Eine Spielhalle wäre nie in Frage gekommen
„Im Sommer fanden wir Schlüssel und Kündigung im Briefkasten, nachdem wir vorher noch 50.000 Euro in Umbaumaßnahmen gesteckt hatten“, erinnert sich Tobias Lindemann. Fast ein Jahr sucht er nach einer guten Lösung. Gastronomie hatte immer den Vorrang. Aber bis auf einen Chinesen, der noch auf weiteren Umbauten durch die Eigentümer besteht, tut sich an der Gastro-Front in diesen Zeiten nichts. „Eine Spielhalle oder Ähnliches wäre für uns hier nie in Frage gekommen, das haben wir auch im Familienrat mit Eltern und Großeltern besprochen“, so Tobis Lindemann.

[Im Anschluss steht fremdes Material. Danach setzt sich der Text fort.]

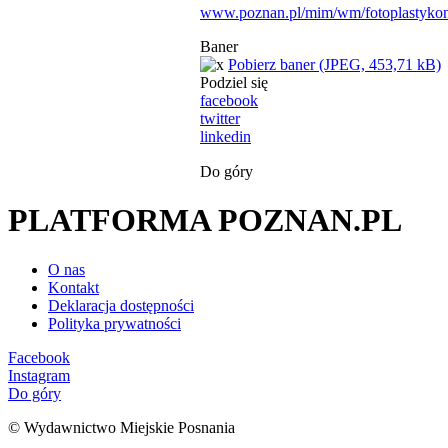
www.poznan.pl/mim/wm/fotoplastykon
Baner
Pobierz baner (JPEG, 453,71 kB)
Podziel się
facebook
twitter
linkedin
Do góry
PLATFORMA POZNAN.PL
O nas
Kontakt
Deklaracja dostępności
Polityka prywatności
Facebook
Instagram
Do góry
© Wydawnictwo Miejskie Posnania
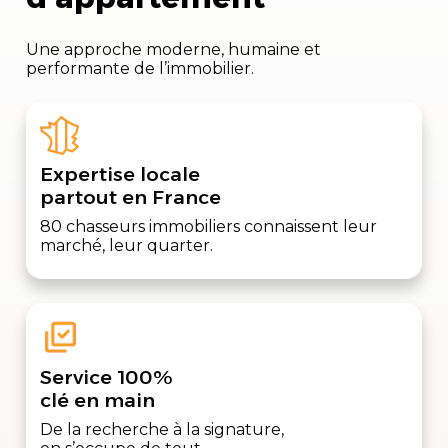
Une approche moderne, humaine et
performante de l’immobilier.
Expertise locale
partout en France
80 chasseurs immobiliers connaissent leur
marché, leur quarter.
Service 100%
clé en main
De la recherche à la signature,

Ab Oktober wird es nun ruhig in Haus Lindemann. Wo 60 Jahre gefeiert, gegessen und getrunken wurde, kümmert sich dann Steuerberater Thomas Kell um seine Mandanten. Der Fuhlenbrocker zieht dann von der Lindhorststraße mit 16 Mitarbeiterinnen und Mitarbeitern in die 500 Quadratmeter großen Räumlichkeiten. Dafür gibt er sein zweites Büro in Sterkrade auf. „Wir wollen unser Geschäft hier im Fuhlenbrock bündeln“, sagt Thomas Kell. Für Nachbarn und Mieter wird es nach dem Komplettumbau auf jeden Fall leiser. Für andere geht mit diesem Treffpunkt aber auch ein Stück Stadtteilgeschichte verloren.
Essen im Fuhlenbrock
Nach der Gaststätte Jakobsmeier, die bereits 2010 schloss, ist nun auch Haus Lindemann Fuhlenbrocker Geschichte. Aber zwei Gasthäuser halten die bürgerliche Esskultur dort noch hoch: Die Gaststätte Zum Keglereck an der Wilhelm-Busch-Straße und Martina Walzok mit ihrem Gasthof Milke an der Lindhorststraße 213.